What is required: Give back exactly the lines of the material below, starting with the line with "Find Jobs (981, 800)" and going on through the line with "Terms & Conditions (354, 865)".

Recorded data:
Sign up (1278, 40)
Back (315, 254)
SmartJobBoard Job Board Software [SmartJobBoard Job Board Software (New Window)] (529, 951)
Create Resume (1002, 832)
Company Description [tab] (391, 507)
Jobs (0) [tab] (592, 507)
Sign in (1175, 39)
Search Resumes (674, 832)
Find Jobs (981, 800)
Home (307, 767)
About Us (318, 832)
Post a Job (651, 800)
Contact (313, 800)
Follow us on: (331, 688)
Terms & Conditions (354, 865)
--
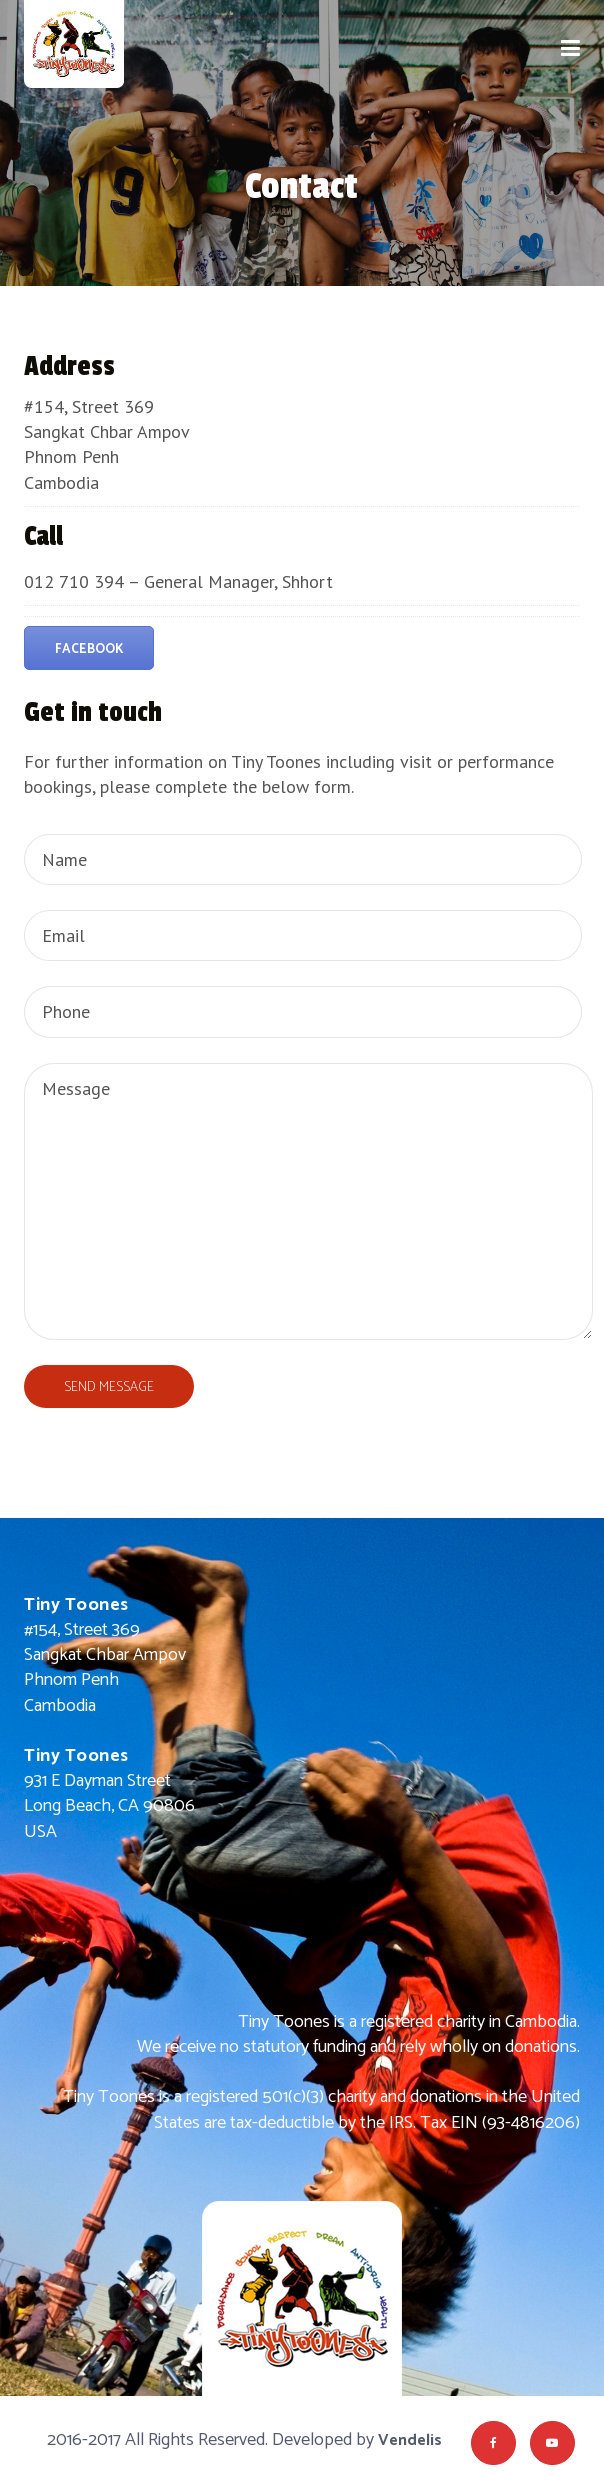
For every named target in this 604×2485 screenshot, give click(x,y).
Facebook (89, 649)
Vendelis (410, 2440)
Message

Answer to this exercise:
Find Jobs (981, 800)
Home (307, 767)
About Us (318, 832)
Post a Job (651, 800)
Contact (313, 800)
Follow us on: (331, 688)
Terms & Conditions (354, 865)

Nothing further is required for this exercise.